Aceh Barat Daya – Krisis bahan bakar minyak (BBM) melanda Kabupaten Aceh Barat Daya (Abdya) di tengah kondisi mati lampu dan terganggunya distribusi BBM akibat bencana alam yang terjadi di sejumlah wilayah di Provinsi Aceh.
Dalam situasi tersebut, sejumlah pengencer justru memanfaatkan keadaan dengan menjual Pertalite mulai Rp17 ribu – Rp30 ribu per liter.
Biasanya, pertalite dijual di pom mini muali dari Rp12 ribu – Rp15 ribu. Sedangkan yang menggunakan botol air mineral sedang, pertalite dijual Rp10 ribu, saat ini naik menjadi Rp20 ribu, botol air mineral (Aqua) besar dijual Rp30 ribu jauh tinggi dari biasanya hanya dijual Rp20 ribu.

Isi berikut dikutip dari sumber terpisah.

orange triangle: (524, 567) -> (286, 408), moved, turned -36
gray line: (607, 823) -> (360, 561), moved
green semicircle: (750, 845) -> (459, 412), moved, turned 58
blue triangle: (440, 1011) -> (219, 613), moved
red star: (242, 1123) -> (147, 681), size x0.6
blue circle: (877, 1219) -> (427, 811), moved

Kondisi ini membuat masyarakat semakin tertekan, terutama warga yang sangat bergantung pada BBM untuk aktivitas harian. Sejak beberapa hari terakhir, warga memadati SPBU di Abdya sehingga antrean kendaraan mengular panjang dari pagi hingga malam.
Situasi semakin parah karena pemadaman listrik terjadi secara luas, menyebabkan aktivitas pengisian BBM tidak berjalan normal dan memperlambat pelayanan di SPBU.
Pasokan BBM dari depot juga tersendat akibat terganggunya akses distribusi karena bencana di beberapa daerah di Aceh.
Salah seorang warga Abdya, Amran, mengaku terpaksa mengantre di SPBU meski harus menunggu berjam-jam, lantaran harga BBM eceran sudah melampaui batas kewajaran.
“Di pengencer Pertalite sudah Rp30 ribu per liter. Kami tidak sanggup beli. Terpaksa antre di SPBU walaupun panjang dan lama,” ujar Amran, Sabtu (29/11/2025).
Ia menyebut, kondisi mati lampu membuat suasana makin kacau karena pengisian BBM tidak maksimal, bahkan beberapa kali pengisian terhenti.
“Listrik mati, pengisian terganggu, BBM langka karena tersendat tranportasi. Seperti krisis total,” katanya.
Pantauan media ini menunjukkan antrean panjang di SPBU yang mencapai ratusan meter. Tidak sedikit warga yang datang untuk membeli BBM cadangan, namun sebagian harus pulang dengan tangan kosong karena stok habis lebih dulu.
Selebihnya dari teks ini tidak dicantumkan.